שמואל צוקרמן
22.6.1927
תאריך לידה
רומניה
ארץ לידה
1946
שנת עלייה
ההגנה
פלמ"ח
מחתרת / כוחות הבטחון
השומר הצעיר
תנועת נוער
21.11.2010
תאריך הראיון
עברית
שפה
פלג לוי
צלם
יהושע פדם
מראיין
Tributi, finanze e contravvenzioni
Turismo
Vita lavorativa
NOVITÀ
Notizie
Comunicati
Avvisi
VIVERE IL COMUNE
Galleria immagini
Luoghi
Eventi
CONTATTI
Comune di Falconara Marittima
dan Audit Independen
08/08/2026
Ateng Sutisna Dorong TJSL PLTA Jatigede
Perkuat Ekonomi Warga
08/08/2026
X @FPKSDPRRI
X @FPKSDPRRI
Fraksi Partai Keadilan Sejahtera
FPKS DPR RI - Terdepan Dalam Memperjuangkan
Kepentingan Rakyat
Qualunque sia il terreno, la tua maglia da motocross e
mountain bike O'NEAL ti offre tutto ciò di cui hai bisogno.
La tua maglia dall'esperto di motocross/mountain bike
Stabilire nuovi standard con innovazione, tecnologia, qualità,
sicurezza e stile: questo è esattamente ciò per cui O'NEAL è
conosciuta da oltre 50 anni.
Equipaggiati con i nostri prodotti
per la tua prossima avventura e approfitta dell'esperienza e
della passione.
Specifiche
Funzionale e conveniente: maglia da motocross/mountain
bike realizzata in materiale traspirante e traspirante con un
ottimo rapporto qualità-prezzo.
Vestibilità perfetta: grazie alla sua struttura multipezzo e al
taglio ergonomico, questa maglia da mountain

...

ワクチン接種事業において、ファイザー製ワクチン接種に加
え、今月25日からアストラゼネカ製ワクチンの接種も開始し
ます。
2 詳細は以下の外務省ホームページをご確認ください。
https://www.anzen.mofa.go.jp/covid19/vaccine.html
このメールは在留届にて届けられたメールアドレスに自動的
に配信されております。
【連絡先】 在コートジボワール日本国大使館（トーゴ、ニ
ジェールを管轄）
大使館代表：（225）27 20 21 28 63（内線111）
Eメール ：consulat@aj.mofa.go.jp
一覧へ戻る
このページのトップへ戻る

...

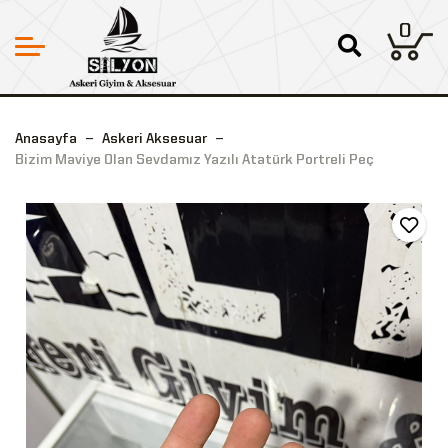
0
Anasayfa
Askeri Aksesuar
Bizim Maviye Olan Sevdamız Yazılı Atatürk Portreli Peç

## About this task
Report how many lines above hold the string "motocross", giving nothing but the number.

## Response box
3